About this exercise
Among the lines below, output only those between the line holding "各國的醫療改革重點在照護品質及財務的責任主要將由醫事服" and the line holding "НАЧАТЬ КАРЬЕРУ", inclusive, exactly as written and with no pictures.

Task input
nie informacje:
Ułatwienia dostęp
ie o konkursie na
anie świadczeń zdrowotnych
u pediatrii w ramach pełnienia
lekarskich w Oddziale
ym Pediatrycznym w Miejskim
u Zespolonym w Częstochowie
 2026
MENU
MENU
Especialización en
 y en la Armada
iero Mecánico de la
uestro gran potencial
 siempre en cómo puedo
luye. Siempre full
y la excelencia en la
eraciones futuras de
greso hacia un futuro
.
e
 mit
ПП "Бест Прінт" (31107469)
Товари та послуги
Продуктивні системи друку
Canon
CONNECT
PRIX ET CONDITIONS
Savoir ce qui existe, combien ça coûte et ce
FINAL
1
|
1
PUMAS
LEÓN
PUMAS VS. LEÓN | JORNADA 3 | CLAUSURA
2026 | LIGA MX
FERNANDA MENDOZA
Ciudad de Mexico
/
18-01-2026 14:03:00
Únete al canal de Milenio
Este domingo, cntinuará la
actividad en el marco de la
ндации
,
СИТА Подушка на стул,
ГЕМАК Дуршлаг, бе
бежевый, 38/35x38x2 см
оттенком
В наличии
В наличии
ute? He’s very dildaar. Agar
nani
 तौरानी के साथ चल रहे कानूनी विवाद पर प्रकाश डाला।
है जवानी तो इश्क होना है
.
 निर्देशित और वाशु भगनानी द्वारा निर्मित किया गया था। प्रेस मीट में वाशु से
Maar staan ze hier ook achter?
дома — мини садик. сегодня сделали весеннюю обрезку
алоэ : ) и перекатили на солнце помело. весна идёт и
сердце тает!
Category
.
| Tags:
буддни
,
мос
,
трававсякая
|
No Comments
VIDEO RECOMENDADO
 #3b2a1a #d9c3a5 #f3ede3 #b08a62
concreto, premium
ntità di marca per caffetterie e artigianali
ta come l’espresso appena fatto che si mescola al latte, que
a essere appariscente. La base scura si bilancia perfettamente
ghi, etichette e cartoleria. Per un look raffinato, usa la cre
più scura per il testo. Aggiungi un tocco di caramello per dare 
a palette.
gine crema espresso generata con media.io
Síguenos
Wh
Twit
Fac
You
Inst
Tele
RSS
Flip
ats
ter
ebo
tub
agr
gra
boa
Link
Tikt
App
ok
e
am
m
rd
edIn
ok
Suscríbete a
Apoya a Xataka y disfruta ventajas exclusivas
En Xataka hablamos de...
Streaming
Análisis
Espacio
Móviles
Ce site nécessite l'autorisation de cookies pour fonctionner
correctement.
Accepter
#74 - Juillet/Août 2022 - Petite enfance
--
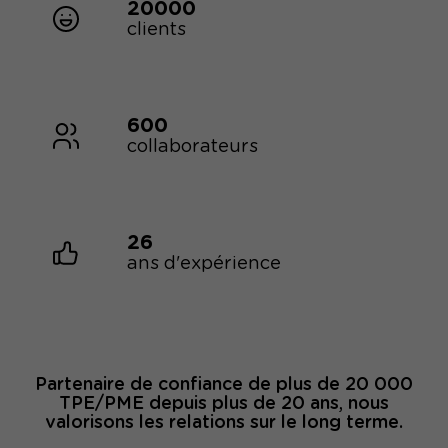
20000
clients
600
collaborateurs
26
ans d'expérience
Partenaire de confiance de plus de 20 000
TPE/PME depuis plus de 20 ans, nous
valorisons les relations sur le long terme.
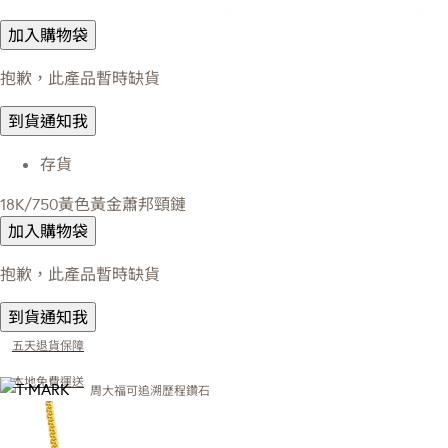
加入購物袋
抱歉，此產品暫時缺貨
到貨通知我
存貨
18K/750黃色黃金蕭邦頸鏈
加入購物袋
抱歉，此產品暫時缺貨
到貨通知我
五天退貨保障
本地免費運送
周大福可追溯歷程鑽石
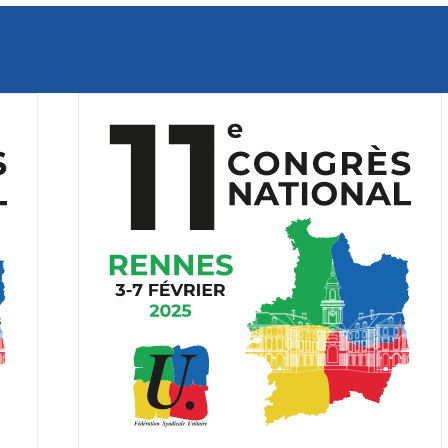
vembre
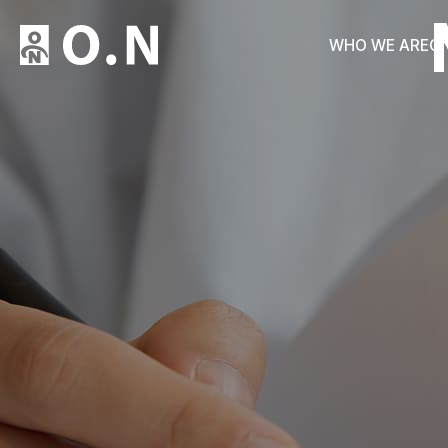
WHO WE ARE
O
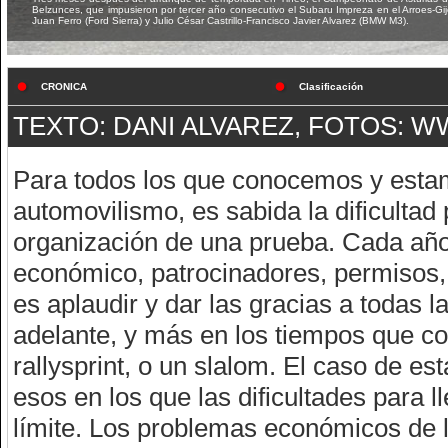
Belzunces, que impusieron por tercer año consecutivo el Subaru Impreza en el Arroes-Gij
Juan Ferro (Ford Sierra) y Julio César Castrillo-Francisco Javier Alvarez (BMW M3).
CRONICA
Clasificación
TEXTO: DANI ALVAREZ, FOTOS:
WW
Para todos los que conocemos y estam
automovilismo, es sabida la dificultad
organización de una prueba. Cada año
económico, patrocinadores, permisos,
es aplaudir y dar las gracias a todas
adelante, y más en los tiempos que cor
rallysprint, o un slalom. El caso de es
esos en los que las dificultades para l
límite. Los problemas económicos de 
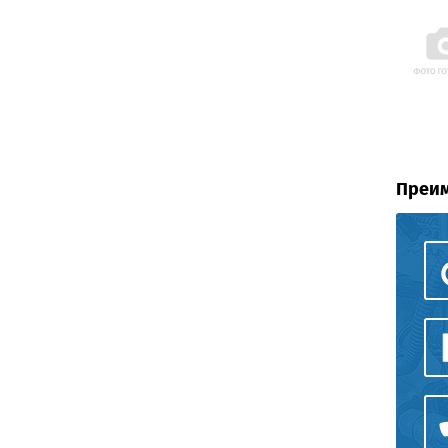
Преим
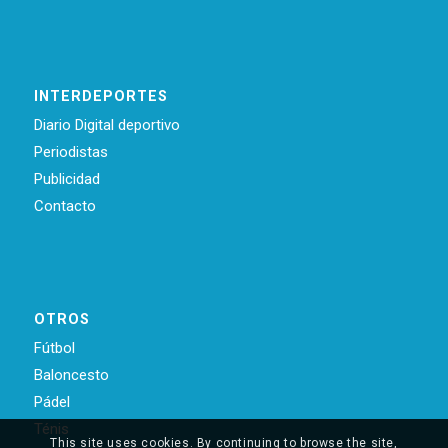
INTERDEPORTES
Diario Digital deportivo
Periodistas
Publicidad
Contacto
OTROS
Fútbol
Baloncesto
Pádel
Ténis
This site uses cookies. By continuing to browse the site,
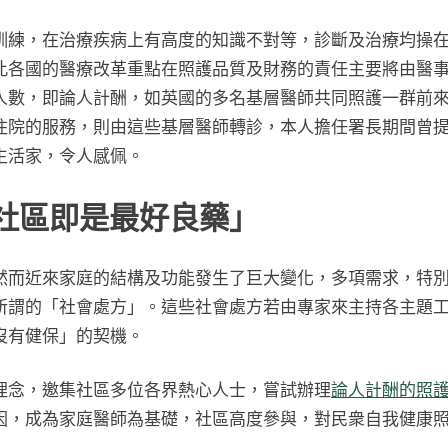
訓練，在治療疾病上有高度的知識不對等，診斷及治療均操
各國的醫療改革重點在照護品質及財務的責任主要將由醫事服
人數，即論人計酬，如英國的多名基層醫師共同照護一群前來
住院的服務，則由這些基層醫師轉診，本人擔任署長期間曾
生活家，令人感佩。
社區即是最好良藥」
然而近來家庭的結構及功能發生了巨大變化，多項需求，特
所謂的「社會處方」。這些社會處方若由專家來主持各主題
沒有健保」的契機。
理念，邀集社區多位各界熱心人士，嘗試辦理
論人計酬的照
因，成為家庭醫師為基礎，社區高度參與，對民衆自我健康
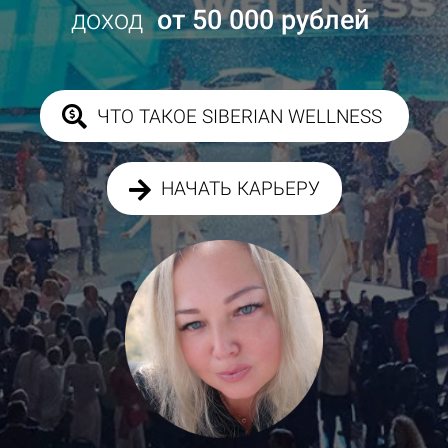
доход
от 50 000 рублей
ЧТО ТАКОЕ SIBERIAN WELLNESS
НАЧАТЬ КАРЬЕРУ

Output
各國的醫療改革重點在照護品質及財務的責任主要將由醫事服
人數，即論人計酬，如英國的多名基層醫師共同照護一群前來
住院的服務，則由這些基層醫師轉診，本人擔任署長期間曾
生活家，令人感佩。
社區即是最好良藥」
然而近來家庭的結構及功能發生了巨大變化，多項需求，特
所謂的「社會處方」。這些社會處方若由專家來主持各主題
沒有健保」的契機。
理念，邀集社區多位各界熱心人士，嘗試辦理
論人計酬的照
因，成為家庭醫師為基礎，社區高度參與，對民衆自我健康
доход
от 50 000 рублей
ЧТО ТАКОЕ SIBERIAN WELLNESS
НАЧАТЬ КАРЬЕРУ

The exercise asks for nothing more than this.